A possibilidade de se viajar no tempo
é conhecida desde o início do século 20. Mas durante décadas o tema foi
discretamente posto de lado. Os cientistas se sentiam constrangidos em mostrar
interesse por um tema explorado até a exaustão pela ficção científica. Mas a
partir dos anos de 1980 uma nova geração começou a analisar seriamente o
assunto, atraída pela possibilidade de realizar novas descobertas. O resultado
é que hoje já existem várias idéias sobre como realizar o tão sonhado ‘salto
temporal’.” (Revista Galileo, 2009)
Em princípio não podemos, no sentido mais literal, darmos
um salto para o futuro e muito menos para o passado. Contudo, o salto
temporal a que se refere o artigo da
revista em questão tem como princípio a relatividade de Einstein e outros
elementos da física moderna que tornariam possível um salto para o futuro.

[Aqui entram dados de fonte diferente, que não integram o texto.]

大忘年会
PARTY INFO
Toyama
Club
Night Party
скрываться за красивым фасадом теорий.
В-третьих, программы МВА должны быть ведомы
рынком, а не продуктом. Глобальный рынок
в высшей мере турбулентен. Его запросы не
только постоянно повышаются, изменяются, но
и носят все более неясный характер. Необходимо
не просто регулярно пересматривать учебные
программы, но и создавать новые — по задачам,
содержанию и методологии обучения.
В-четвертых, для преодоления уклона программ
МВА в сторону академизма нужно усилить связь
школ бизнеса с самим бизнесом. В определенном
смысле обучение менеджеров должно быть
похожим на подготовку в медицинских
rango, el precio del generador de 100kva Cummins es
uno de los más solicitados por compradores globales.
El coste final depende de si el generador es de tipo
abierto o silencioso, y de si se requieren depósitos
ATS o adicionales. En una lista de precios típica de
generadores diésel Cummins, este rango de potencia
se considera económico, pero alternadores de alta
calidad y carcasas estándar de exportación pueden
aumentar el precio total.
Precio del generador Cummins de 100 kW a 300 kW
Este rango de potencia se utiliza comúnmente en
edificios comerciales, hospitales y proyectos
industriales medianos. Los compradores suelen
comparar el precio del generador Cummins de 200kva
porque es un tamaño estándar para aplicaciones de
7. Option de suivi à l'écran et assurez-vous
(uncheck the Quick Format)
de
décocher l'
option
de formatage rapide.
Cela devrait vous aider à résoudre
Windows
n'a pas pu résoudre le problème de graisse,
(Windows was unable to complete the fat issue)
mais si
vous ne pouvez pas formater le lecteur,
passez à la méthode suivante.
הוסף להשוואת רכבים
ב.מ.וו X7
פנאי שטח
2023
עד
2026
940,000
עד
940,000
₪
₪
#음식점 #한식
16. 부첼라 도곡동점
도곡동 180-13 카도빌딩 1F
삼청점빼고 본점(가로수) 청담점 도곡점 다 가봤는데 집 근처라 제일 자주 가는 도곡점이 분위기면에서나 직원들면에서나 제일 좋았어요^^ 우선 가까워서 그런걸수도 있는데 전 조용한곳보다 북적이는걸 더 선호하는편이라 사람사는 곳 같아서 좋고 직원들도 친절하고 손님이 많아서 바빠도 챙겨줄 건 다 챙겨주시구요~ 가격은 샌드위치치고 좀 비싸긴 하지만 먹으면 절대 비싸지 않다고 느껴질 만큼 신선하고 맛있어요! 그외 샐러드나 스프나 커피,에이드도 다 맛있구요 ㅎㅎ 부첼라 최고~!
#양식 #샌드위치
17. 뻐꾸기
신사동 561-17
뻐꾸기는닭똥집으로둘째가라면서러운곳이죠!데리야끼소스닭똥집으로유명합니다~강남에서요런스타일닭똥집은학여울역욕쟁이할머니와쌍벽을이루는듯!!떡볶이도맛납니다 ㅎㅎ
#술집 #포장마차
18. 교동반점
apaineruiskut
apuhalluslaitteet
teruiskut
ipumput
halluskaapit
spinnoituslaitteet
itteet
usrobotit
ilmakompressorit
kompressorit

Sabe-se, inclusive, que se fosse possível uma nave espacial chegar a uma
velocidade próxima à velocidade da luz, os relógios retardariam e o viajante
chegaria mais ‘novo’ ao seu destino em relação aos habitantes da Terra, como
comprova, teoricamente, o famoso paradoxo dos gêmeos.

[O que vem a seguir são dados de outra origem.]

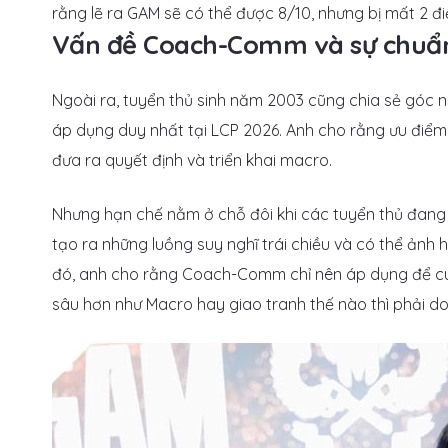
rằng lẽ ra GAM sẽ có thể được 8/10, nhưng bị mất 2 đi
Vấn đề Coach-Comm và sự chuẩn
Ngoài ra, tuyển thủ sinh năm 2003 cũng chia sẻ góc
áp dụng duy nhất tại LCP 2026. Anh cho rằng ưu điểm 
đưa ra quyết định và triển khai macro.
Nhưng hạn chế nằm ở chỗ đôi khi các tuyển thủ đang th
tạo ra những luồng suy nghĩ trái chiều và có thể ảnh 
đó, anh cho rằng Coach-Comm chỉ nên áp dụng để cu
sâu hơn như Macro hay giao tranh thế nào thì phải do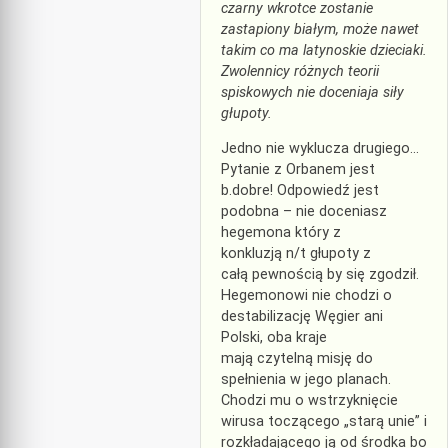
czarny wkrotce zostanie
zastapiony białym, może nawet
takim co ma latynoskie dzieciaki.
Zwolennicy różnych teorii
spiskowych nie doceniaja siły
głupoty.
Jedno nie wyklucza drugiego…
Pytanie z Orbanem jest
b.dobre! Odpowiedź jest
podobna – nie doceniasz
hegemona który z
konkluzją n/t głupoty z
całą pewnością by się zgodził.
Hegemonowi nie chodzi o
destabilizację Węgier ani
Polski, oba kraje
mają czytelną misję do
spełnienia w jego planach.
Chodzi mu o wstrzyknięcie
wirusa toczącego „starą unie” i
rozkładającego ją od środka bo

Entretanto, para se compreender o
texto em questão seria preciso ter muito mais conhecimento a respeito da física
moderna para que pudéssemos entendê-lo melhor. Mais próximo de uma verdade...Cabe aqui recordarmos que a preocupação com a verdade, nem de
longe foi somente de pensadores mais voltados para a área
científica. Ouçamos Fernando Pessoa:
Ah, quem escreverá a história do que
poderia ter sido?
Será essa, se alguém a escrever,
A verdadeira história da humanidade.
O que há é só o mundo verdadeiro, não
é nós, só o mundo;
O que não há somos nós, e a verdade
está aí.
Sou quem falhei ser.
Somos todos quem nos supusemos.
A nossa realidade é o que não
conseguimos nunca.
Que é daquela nossa verdade – o sonho
à janela da infância?
Que é daquela nossa certeza – o
propósito à mesa de depois?
Medito, a cabeça curvada contra as
mãos sobrepostas
Sobre o parapeito alto da janela de
sacada,
Sentado de lado numa cadeira, depois
do jantar.
Que é da minha realidade, que só
tenho a vida?
Que é de mim, que sou só quem existo?
Evidentemente que há inúmeras
leituras que podemos fazer do poema em questão. Entretanto, uma possível é o
questionamento da verdade e da realidade. Podemos destacar: ‘somos todos quem
nos supusemos’. Quem somos nós para nós mesmos? Aquilo que supusemos... É uma
condenação humana.
Depreeende-se do poema de Fernando
Pessoa a impossibilidade de uma ‘verdade total’ a respeito de nós mesmos, como
acerca daquilo que nos rodeia.
Quando
nos propomos a interpretar, claro que subjaz a intenção de uma verdade. Sejamos menos pretensiosos... chegarmos próximo a uma verdade.